*YOUR TASK*:
Using the data below, gather each line that includes the word "monde".

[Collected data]
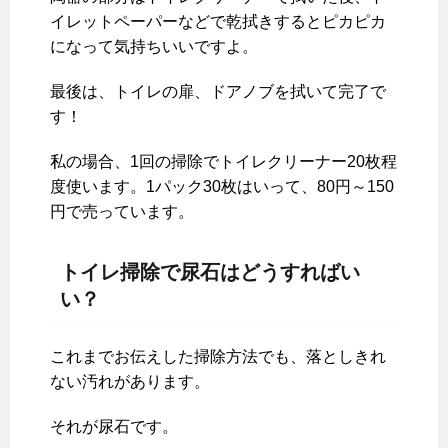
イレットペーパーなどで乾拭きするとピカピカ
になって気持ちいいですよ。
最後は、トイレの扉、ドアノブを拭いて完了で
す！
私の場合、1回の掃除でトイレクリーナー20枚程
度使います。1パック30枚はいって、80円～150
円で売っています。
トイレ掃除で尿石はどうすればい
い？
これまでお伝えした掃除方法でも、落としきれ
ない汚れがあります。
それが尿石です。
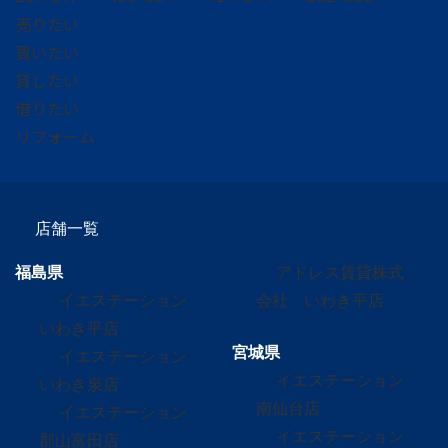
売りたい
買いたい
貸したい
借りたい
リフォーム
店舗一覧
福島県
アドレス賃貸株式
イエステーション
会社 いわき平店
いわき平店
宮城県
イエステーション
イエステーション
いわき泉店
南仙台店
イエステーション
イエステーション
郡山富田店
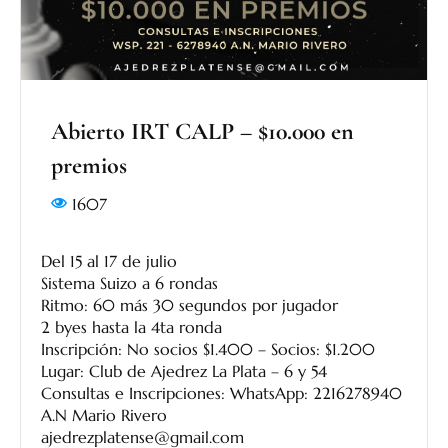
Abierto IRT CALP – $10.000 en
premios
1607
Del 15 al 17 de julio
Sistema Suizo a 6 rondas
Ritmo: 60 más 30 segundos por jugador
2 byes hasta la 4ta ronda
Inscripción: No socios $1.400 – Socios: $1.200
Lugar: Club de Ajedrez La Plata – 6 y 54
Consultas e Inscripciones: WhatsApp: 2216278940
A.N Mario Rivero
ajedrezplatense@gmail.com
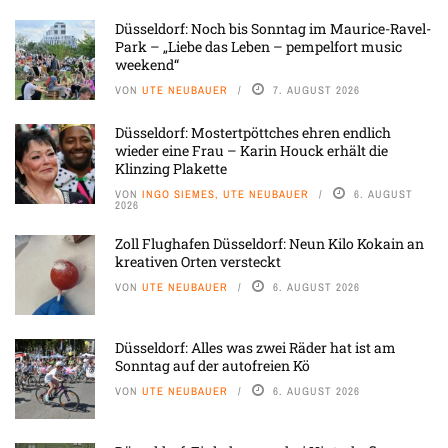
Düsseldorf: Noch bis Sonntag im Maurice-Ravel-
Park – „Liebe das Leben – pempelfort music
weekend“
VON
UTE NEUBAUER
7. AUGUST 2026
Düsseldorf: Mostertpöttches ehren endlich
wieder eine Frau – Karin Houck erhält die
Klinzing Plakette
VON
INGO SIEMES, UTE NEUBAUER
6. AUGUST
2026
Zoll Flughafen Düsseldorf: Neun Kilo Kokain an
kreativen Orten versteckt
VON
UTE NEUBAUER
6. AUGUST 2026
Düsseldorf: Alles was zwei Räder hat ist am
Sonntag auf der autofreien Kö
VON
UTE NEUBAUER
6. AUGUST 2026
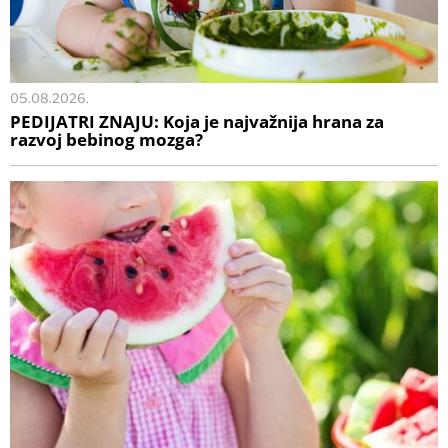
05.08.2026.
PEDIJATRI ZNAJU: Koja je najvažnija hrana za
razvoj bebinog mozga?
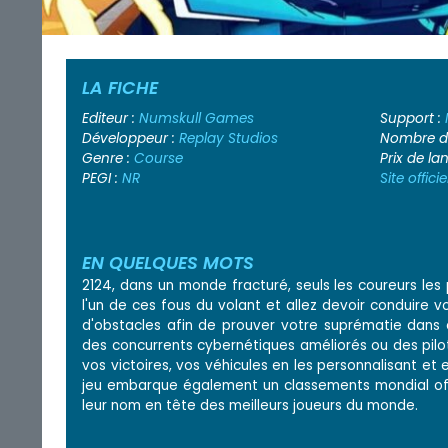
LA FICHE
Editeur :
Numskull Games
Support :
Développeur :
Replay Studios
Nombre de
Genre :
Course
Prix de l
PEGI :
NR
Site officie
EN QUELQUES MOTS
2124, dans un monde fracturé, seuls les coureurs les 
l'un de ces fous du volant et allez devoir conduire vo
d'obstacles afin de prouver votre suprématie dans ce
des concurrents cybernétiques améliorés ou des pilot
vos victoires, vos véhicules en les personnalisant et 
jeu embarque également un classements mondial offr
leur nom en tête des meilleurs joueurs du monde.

*SOLVED EXERCISE*:
2124, dans un monde fracturé, seuls les coureurs les 
leur nom en tête des meilleurs joueurs du monde.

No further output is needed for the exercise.